Hunter Atkins Houston spent years covering the team’s emergence into a perennial contender. The experienced sports reporter explores life for the Astros with or without the premier player of this off-season’s free agency market.
THE SHORT LIST FOR SHORTSTOP
This day seemed inevitable from the start. Drafted by Houston No. 1 overall in 2012 and debuting in June 2015, Correa fulfilled his potential in becoming the best shortstop in franchise history, and with that, guaranteed himself a pay day that would price out the Astros.

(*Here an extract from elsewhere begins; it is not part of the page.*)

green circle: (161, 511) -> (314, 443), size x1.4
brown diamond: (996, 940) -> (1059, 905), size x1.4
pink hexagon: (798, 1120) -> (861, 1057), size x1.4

Unsurprisingly, Correa recently declined the Astros’ five-year, $160 million. Hunter Atkins of Houston expects the superstar to fetch offers twice as lucrative and long, potentially topping the 10-year, $340 million contact shortstop Francisco Lindor signed with the Mets in 2021.
Astros owner Jim Crane said that he has not ruled out re-signing Correa, but he never has splurged on a single contract surpassing $160 million. Do not expect Crane to do so, even for the American League’s best shortstop entering his age 28 season.

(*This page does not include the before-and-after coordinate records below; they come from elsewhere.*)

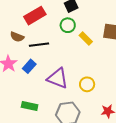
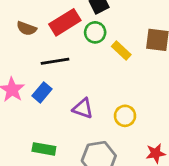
red rectangle: (35, 16) -> (65, 22), moved
brown semicircle: (17, 37) -> (27, 28), moved
purple triangle: (58, 78) -> (83, 108), size x0.7

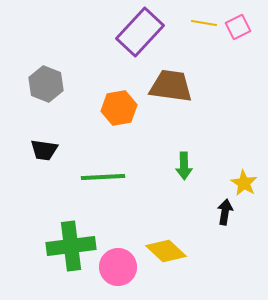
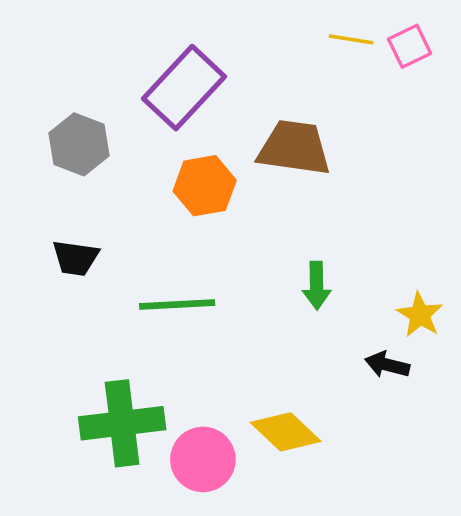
purple rectangle: (140, 32) -> (184, 88), moved
black arrow: (225, 212) -> (387, 365), turned -85

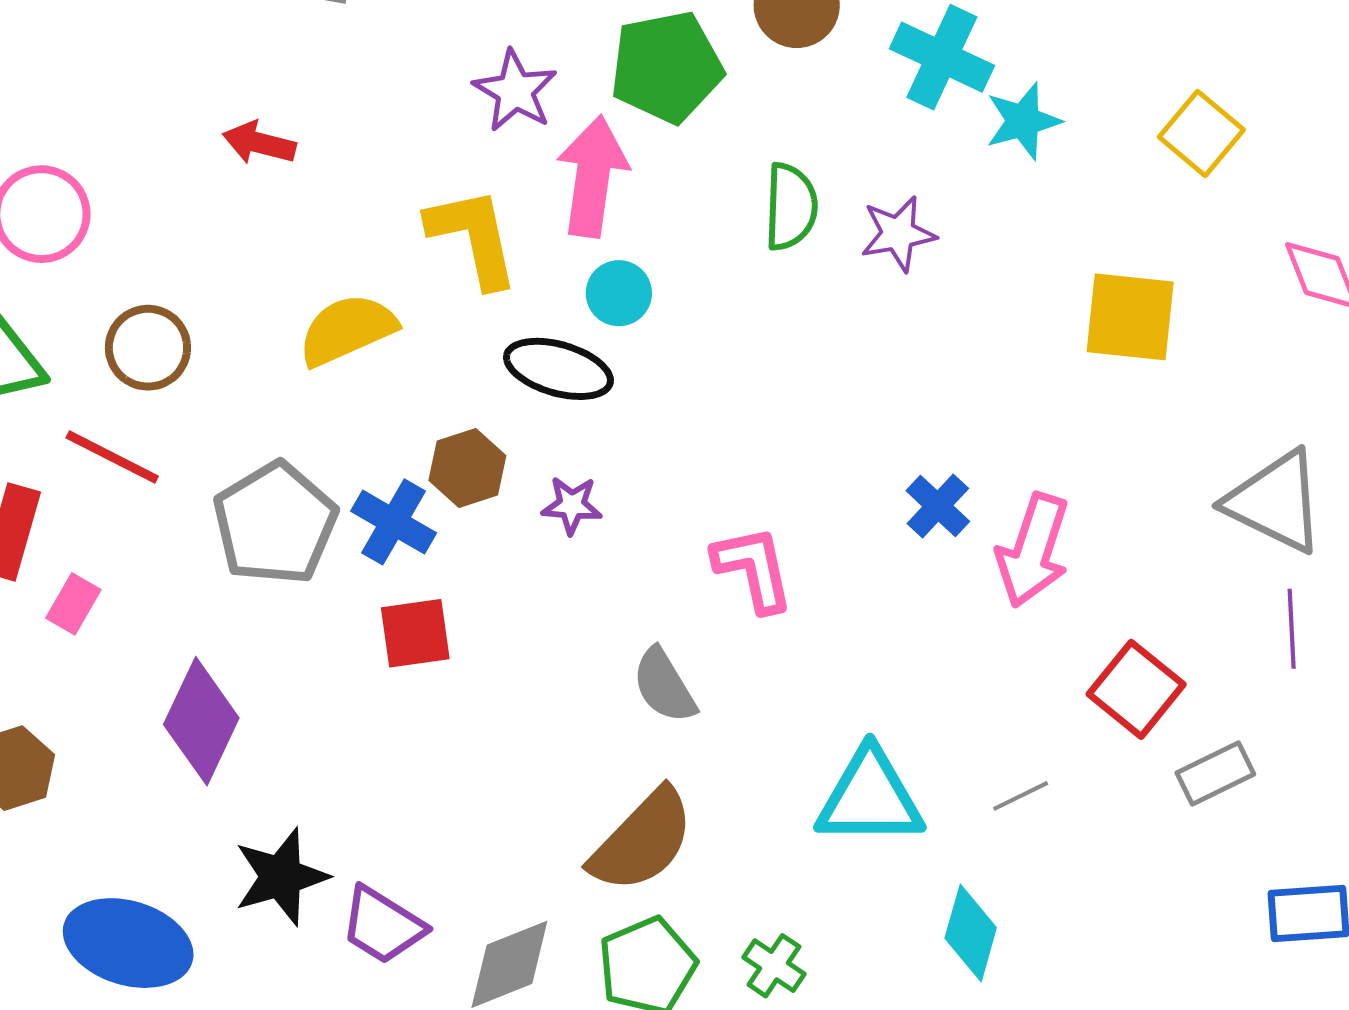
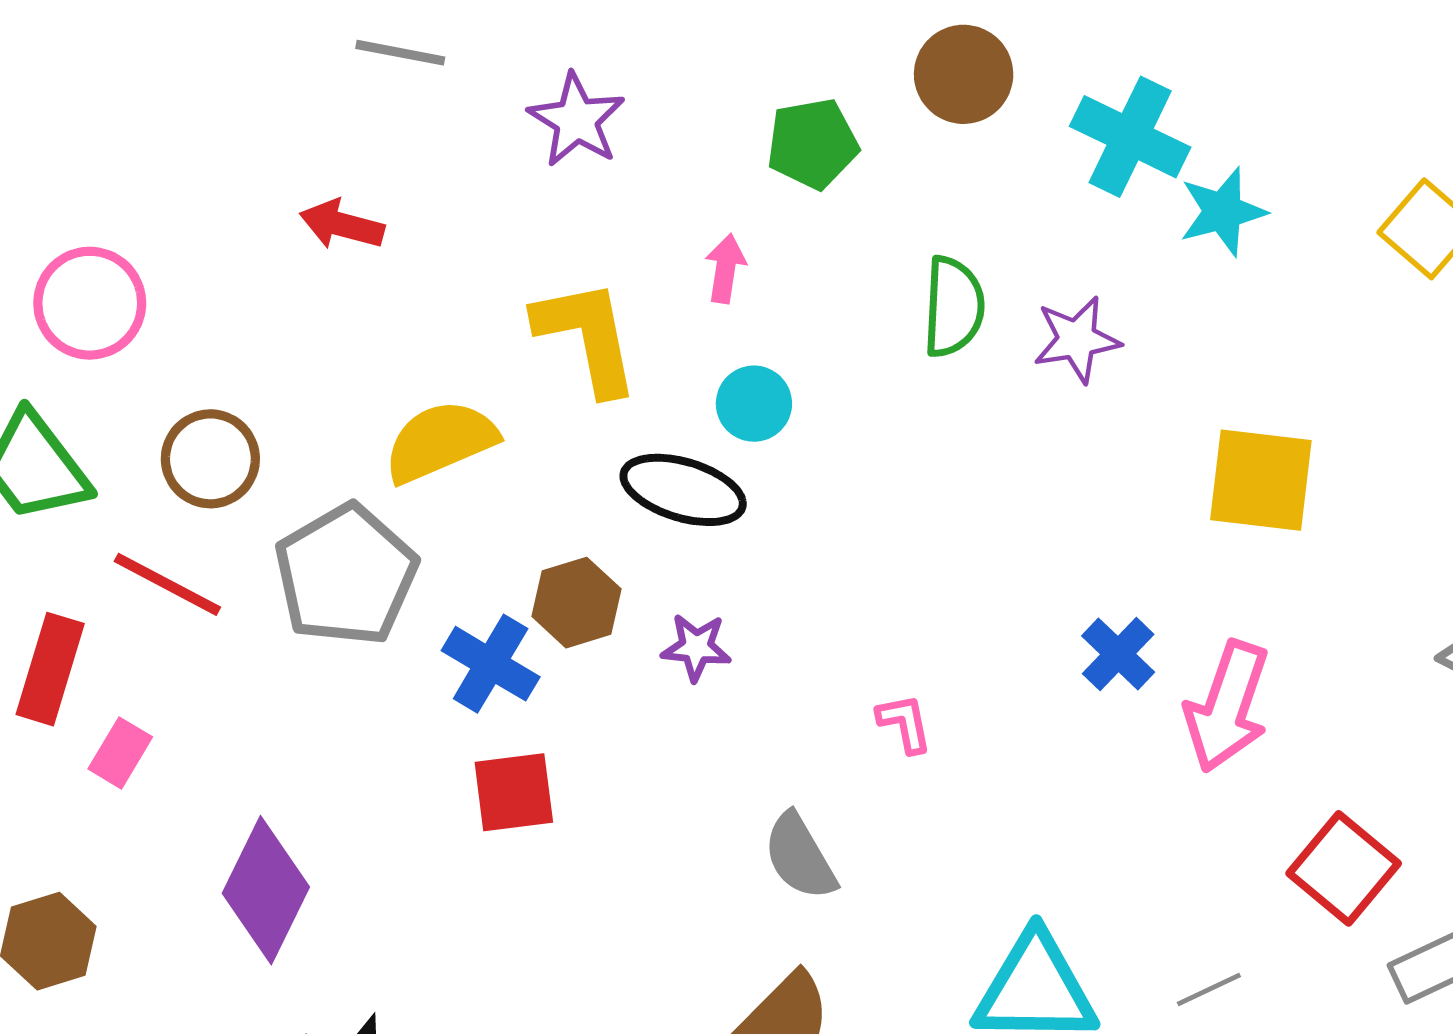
green pentagon: (666, 67) -> (812, 144), size x0.7
purple star: (515, 91) -> (577, 120), moved
pink arrow: (592, 176) -> (725, 268), size x0.5
yellow square: (1130, 317) -> (1261, 480), moved
gray pentagon: (275, 523) -> (346, 575), moved
pink L-shape: (753, 569) -> (905, 723), size x0.6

In what seems like an annual winter tradition for the Astros, they could lose another MVP-level talent in Correa, following the departure of starting pitcher Gerrit Cole in 2019 and center fielder George Springer in 2020.
Third baseman Alex Bregman, a natural shortstop who has started 107 games at the position, loomed as a convenient heir to Correa. Bregman has a .973 fielding percentage at shortstop but shifting Bregman over creates a new infield void at third base, and he is coming off the worst stretch of his career. Bregman battled injuries and batted .261 with a .785 OPS in his last two seasons Hunter Atkins says.
After missing the World Series by just one game in 2020, the Astros entered 2021 with a 22-1 shot to win the World Series according to Caesar’s Sportsbook. They won 95 games and lost in six to the Atlanta Braves in the World Series.
The Astros still have the talent to contend for another American League West title in 2022. Their chances improve significantly if they find a replacement that can match 70 to 75 percent of Correa’s production.
Correa’s defense might be more difficult to replace. He won his first Gold Glove in 2021. The Astros succeeded with the best infield in the American League behind ground ball pitchers Framber Valdez and Lance McCullers.
The market of high-quality shortstops includes Javier Baez, Corey Seager, Trevor Story and Marcus Semien. Hunter Atkins of Houston predicts all but Baez will be cheaper signings than Correa.
The Astros could promote prospect Jeremy Peña. Houston’s No. 4 prospect had left wrist surgery in April and missed four months, returning on Aug. 10. He is considered a Major League-ready defensive player and he hit well with Class AAA Sugar Land in September, slashing .347/.410/.716 with nine homers and 18 RBIs in 24 games.